Last week, Cobrapost, a Noida-based investigative news portal, reported that managers and owners of some media houses in India were willing to advance the Hindutva agenda and polarise voters on religious lines in exchange for lucrative business deals.
The investigation has also alleged that following the protests in Kashmir, last year, the Prime Minister's Office (PMO) asked Paytm, a mobile wallet company, to provide personal data of its users to the Bharatiya Janata Party (BJP)-led government. Media houses and Paytm have disputed Cobrapost's allegations.
Operation 136 (a reference to India's ranking in the World Press Freedom Index), caused an uproar over the state of the media, and reinforced concerns about the safety of user data in the hands of private service providers. CobraPost has also come under fire for obtaining the information through a sting operation. Media organizations the world over have long debated the ethics of reporting under false pretences using hidden cameras.
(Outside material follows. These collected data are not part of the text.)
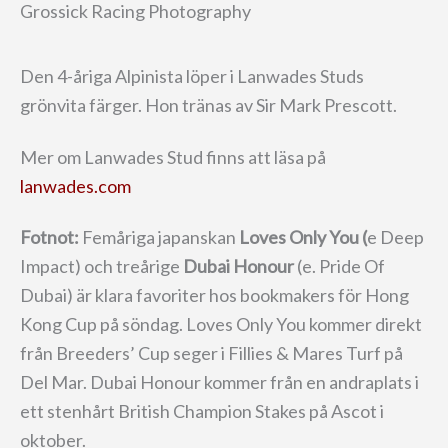
Grossick Racing Photography
Den 4-åriga Alpinista löper i Lanwades Studs
grönvita färger. Hon tränas av Sir Mark Prescott.
Mer om Lanwades Stud finns att läsa på
lanwades.com
Fotnot:
Femåriga japanskan
Loves Only You (
e Deep
Impact) och treårige
Dubai Honour
(e. Pride Of
Dubai) är klara favoriter hos bookmakers för Hong
Kong Cup på söndag. Loves Only You kommer direkt
från Breeders’ Cup seger i Fillies & Mares Turf på
Del Mar. Dubai Honour kommer från en andraplats i
ett stenhårt British Champion Stakes på Ascot i
oktober.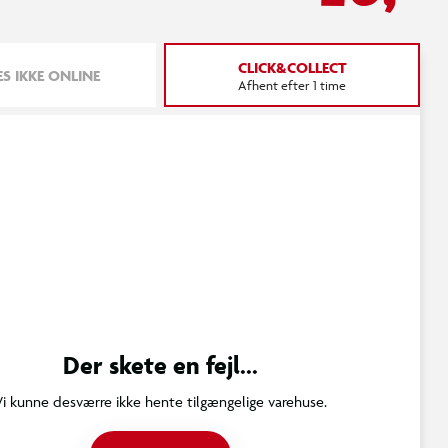
CLICK&COLLECT
S IKKE ONLINE
Afhent efter 1 time
Der skete en fejl...
Vi kunne desværre ikke hente tilgængelige varehuse.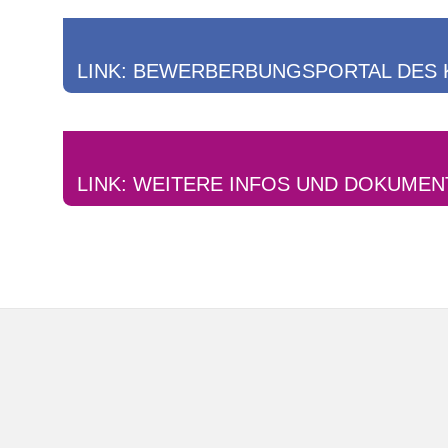
LINK: BEWERBERBUNGSPORTAL DES 
LINK: WEITERE INFOS UND DOKUME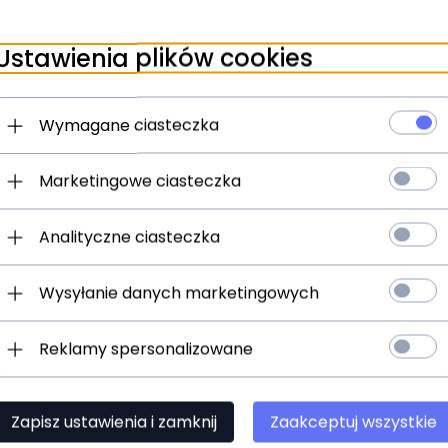
ziny
24 godziny
Ustawienia plików cookies
2 dzwonki na sznurku
Meinl Sonic Energy TF-S
do medytacji
Wymagane ciasteczka
)
(0)
N
259,
00
PLN
Marketingowe ciasteczka
Analityczne ciasteczka
Wysyłanie danych marketingowych
Reklamy spersonalizowane
Zapisz ustawienia i zamknij
Zaakceptuj wszystkie
t dostępny!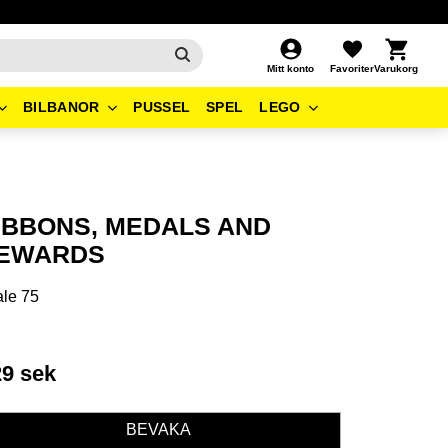
Kundvagn
Favoriter
Mitt konto
BILBANOR
PUSSEL
SPEL
LEGO
IBBONS, MEDALS AND
EWARDS
le 75
29
sek
BEVAKA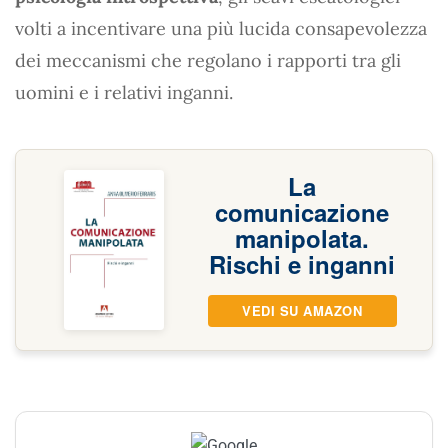
volti a incentivare una più lucida consapevolezza
dei meccanismi che regolano i rapporti tra gli
uomini e i relativi inganni.
La
comunicazione
manipolata.
Rischi e inganni
VEDI SU AMAZON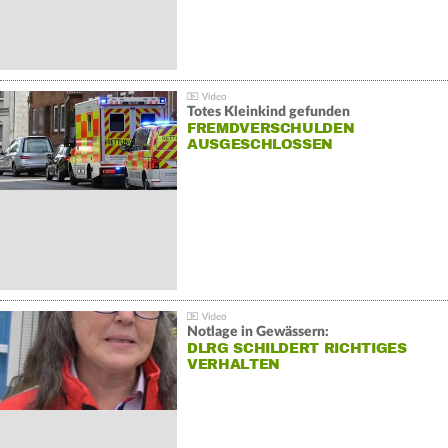
Totes Kleinkind gefunden
FREMDVERSCHULDEN
AUSGESCHLOSSEN
Notlage in Gewässern:
DLRG SCHILDERT RICHTIGES
VERHALTEN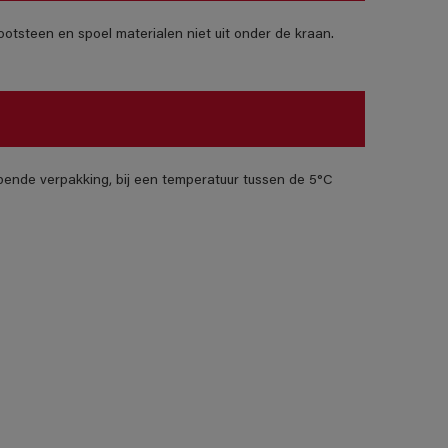
otsteen en spoel materialen niet uit onder de kraan.
pende verpakking, bij een temperatuur tussen de 5°C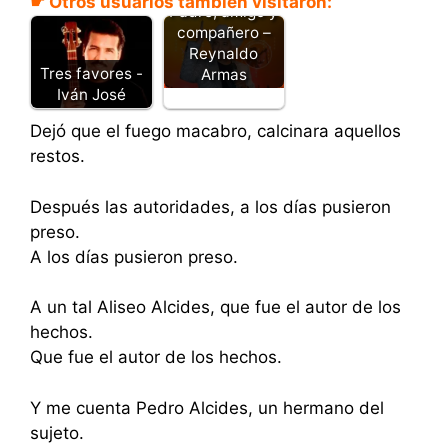
☛ Otros usuarios también visitaron:
Padre, amigo y
compañero –
Reynaldo
Tres favores -
Armas
Iván José
Dejó que el fuego macabro, calcinara aquellos
restos.
Después las autoridades, a los días pusieron
preso.
A los días pusieron preso.
A un tal Aliseo Alcides, que fue el autor de los
hechos.
Que fue el autor de los hechos.
Y me cuenta Pedro Alcides, un hermano del
sujeto.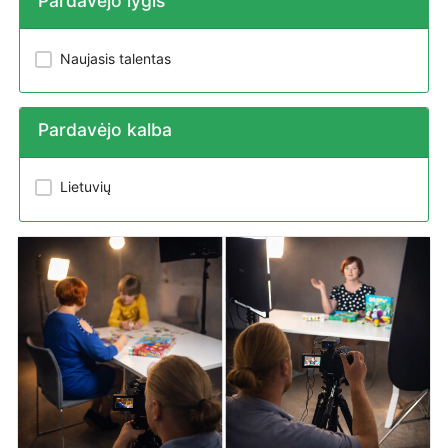
Pardavėjo lygis
Naujasis talentas
Pardavėjo kalba
Lietuvių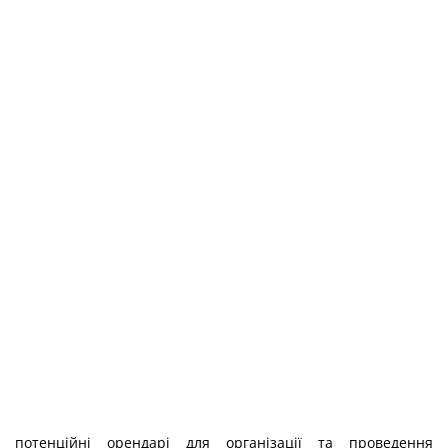
потенційні орендарі для організації та проведення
In a written interview, HuffPost India asked Aniruddha Bahal, founder and editor-in-chief of Cobrapost about Operation 136, its fallout, and the continued use of sting operations.
What is the key takeaway from Operation 136?
That we are a banana republic and no action will be taken against media houses who are not only willing to do paid news but go beyond into criminal territory: aid in polarization of communities, defame political rivals of clients, take compensation in cash.
What motivated you to carry out this investigation?
It just happened organically. No mainstream media organisation would have done it nor anybody else. It takes a bus load of commitment and more.
How did you go about it?
We didn't want to approach journalists as they don't matter in the current scheme of things. We approached sales people, senior management and owners where possible. It took many months of efforts.